From 73c44255d3feb5ca2491ba1ec5ef0b9a4dbb91f6 Mon Sep 17 00:00:00 2001
From: Nickolas Comeau <nlc60@pitt.edu>
Date: Mon, 17 Jun 2024 21:31:15 -0400
Subject: [PATCH] Add new job submission limits to policy page (#59)

* add job submission limits to policy page

* Add exact values for MaxArraySize
---
 docs/policies/job-scheduling-policy.md | 37 +++++++++++++++++++++++---
 1 file changed, 33 insertions(+), 4 deletions(-)

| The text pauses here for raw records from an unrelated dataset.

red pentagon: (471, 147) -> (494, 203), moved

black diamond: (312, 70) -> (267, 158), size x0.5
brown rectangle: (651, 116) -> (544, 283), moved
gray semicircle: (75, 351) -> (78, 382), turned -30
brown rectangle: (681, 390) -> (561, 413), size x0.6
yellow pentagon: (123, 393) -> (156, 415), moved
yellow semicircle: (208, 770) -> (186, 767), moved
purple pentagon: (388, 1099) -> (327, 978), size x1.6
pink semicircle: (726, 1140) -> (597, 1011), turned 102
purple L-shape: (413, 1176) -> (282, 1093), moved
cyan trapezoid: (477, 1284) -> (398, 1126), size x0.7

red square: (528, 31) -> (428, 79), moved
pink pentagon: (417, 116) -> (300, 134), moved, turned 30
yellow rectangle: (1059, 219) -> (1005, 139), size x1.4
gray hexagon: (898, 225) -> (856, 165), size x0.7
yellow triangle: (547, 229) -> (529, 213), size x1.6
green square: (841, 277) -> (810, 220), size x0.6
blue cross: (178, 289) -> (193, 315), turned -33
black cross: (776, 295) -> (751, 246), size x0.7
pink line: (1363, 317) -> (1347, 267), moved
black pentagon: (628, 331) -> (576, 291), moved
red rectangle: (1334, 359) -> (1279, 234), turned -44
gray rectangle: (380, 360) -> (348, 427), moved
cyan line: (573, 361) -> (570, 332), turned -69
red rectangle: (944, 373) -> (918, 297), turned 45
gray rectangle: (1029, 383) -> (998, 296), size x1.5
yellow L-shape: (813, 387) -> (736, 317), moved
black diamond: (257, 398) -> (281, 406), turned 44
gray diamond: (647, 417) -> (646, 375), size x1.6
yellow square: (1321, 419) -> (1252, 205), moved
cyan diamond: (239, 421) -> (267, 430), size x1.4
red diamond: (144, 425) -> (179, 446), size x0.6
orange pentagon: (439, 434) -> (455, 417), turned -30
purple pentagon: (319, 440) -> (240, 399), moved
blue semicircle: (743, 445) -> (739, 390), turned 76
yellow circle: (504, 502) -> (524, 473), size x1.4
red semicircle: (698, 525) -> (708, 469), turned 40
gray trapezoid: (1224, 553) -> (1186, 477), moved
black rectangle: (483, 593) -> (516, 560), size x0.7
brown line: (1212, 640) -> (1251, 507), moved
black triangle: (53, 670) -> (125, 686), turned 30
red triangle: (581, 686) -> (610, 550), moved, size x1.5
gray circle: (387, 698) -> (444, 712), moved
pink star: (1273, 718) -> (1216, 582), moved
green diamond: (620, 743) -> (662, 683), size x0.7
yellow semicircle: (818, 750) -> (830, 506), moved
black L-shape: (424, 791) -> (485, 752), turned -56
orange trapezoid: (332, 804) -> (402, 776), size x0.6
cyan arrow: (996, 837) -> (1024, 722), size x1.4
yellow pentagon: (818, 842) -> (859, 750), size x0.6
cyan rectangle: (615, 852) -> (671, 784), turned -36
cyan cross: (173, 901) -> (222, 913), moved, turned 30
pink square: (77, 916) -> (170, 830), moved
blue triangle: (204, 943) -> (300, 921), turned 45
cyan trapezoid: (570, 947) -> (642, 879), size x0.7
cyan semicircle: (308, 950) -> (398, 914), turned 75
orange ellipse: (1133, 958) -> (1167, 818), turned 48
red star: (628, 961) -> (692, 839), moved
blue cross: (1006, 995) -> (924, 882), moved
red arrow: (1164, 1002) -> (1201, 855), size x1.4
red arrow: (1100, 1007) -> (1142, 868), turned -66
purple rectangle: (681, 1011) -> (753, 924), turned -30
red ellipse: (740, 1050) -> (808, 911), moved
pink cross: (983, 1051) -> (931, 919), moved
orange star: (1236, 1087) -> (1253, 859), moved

diff --git a/docs/policies/job-scheduling-policy.md b/docs/policies/job-scheduling-policy.md
index 367777e..673231f 100644
--- a/docs/policies/job-scheduling-policy.md
+++ b/docs/policies/job-scheduling-policy.md
@@ -166,6 +166,35 @@ that has been marked as a dependency.</td>
 </script>
 
 ### Reasons related to exceeding a usage limit:
+
+#### JobArrayTaskLimit, QOSMaxJobsPerUserLimit and QOSMaxJobsPerAccountLimit
+One or more of your jobs have exceeded limits in place on the number of jobs you can have in the queue 
+**that are actively accruing priority**. Jobs with this status will remain in the queue, but will not being accruing
+priority until other jobs from the submitting user have completed. 
+
+In most cases the **per-account limit is 500 jobs**, and the **per-user limit is 100 jobs**. You can use 
+`sacctmgr show qos format=Name%20,MaxJobsPA,MaxJobsPU,MaxSubmitJobsPA,MaxSubmitJobsPU,MaxTresPA%20` to view the limits 
+for any given QOS. 
+
+The maximum job array size is 100 on SMP, MPI, and HTC. The array size limits are defined at the cluster configuration level:
+```
+[nlc60@login1 ~] : for cluster in smp mpi gpu htc; do echo $cluster; scontrol -M $cluster show config | grep MaxArraySize; done
+smp
+MaxArraySize            = 100
+mpi
+MaxArraySize            = 100
+gpu
+MaxArraySize            = 1001
+htc
+MaxArraySize            = 100
+```
+
+These limits exist to prevent users who batch submit large quantities of jobs in a loop or job array from having all of 
+their jobs at a higher priority than one-off submissions simply due to having submitted them all at once. 
+
+A hard limit on the maximum number of submitted jobs (including in a job array) is 1000. This separate limit exists to 
+prevent any one user from overwhelming the workload manager with a singular, very large request for resources.
+
 #### MaxMemoryPerAccount
 The job exceeds the current within-group memory quota. The maximum quota available depends on the cluster and partition. 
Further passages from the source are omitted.